# [WHAT THE TASK REQUIRES]
In the data below, one line contains "leveren.Maar we streven" and a later one contains "heeft met uw". Print both, with every line between them, exactly and alone.

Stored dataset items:
----------------

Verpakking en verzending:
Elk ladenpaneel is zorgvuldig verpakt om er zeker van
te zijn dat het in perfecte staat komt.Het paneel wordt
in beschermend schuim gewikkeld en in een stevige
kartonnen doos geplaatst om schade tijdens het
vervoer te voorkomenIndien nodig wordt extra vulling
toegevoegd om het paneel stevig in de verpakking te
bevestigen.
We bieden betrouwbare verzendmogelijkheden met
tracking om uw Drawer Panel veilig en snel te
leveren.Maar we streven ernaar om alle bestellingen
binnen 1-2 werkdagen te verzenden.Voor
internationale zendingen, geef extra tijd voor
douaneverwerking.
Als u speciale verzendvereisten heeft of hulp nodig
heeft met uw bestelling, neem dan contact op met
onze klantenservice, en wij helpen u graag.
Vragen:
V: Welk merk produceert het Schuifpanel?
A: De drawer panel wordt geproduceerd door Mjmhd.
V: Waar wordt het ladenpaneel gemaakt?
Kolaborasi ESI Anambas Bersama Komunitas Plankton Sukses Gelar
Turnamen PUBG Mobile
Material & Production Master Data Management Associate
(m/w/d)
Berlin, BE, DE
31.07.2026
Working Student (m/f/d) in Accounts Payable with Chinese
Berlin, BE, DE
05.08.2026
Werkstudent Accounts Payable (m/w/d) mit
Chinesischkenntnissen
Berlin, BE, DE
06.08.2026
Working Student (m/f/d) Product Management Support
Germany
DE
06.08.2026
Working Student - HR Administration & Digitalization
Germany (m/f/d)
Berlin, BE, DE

----------------

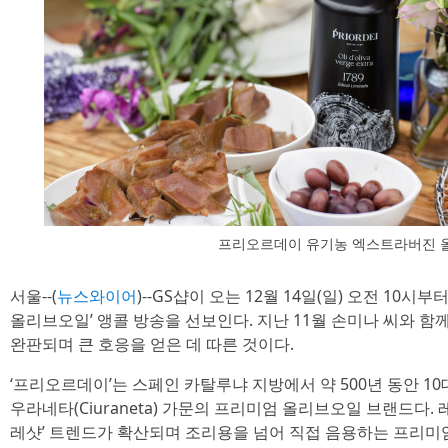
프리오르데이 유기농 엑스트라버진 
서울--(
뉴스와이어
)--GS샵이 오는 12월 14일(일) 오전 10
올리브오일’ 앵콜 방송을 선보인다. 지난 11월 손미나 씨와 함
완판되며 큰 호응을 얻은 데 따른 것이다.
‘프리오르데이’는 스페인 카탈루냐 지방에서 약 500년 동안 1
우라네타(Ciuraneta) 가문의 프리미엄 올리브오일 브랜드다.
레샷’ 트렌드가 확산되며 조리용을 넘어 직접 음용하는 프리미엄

----------------

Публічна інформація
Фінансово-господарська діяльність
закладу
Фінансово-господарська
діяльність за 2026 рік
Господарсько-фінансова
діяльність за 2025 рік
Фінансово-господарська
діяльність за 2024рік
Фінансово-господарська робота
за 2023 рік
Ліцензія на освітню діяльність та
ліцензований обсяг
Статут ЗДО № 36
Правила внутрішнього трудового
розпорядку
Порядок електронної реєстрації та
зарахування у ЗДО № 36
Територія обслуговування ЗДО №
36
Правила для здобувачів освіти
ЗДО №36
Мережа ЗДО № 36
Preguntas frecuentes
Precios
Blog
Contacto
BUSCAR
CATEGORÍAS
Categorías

----------------

# [TASK OUTPUT]
leveren.Maar we streven ernaar om alle bestellingen
binnen 1-2 werkdagen te verzenden.Voor
internationale zendingen, geef extra tijd voor
douaneverwerking.
Als u speciale verzendvereisten heeft of hulp nodig
heeft met uw bestelling, neem dan contact op met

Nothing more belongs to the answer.